COLLECTED DATA:
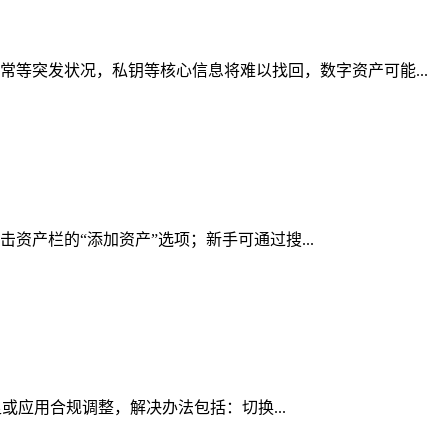
等突发状况，私钥等核心信息将难以找回，数字资产可能...
击资产栏的“添加资产”选项；新手可通过搜...
足或应用合规调整，解决办法包括：切换...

PROBLEM TO SOLVE: Output the full listing verbatim, but drop the images.

ANSWER TO THIS PROBLEM:
等突发状况，私钥等核心信息将难以找回，数字资产可能...
击资产栏的“添加资产”选项；新手可通过搜...
足或应用合规调整，解决办法包括：切换...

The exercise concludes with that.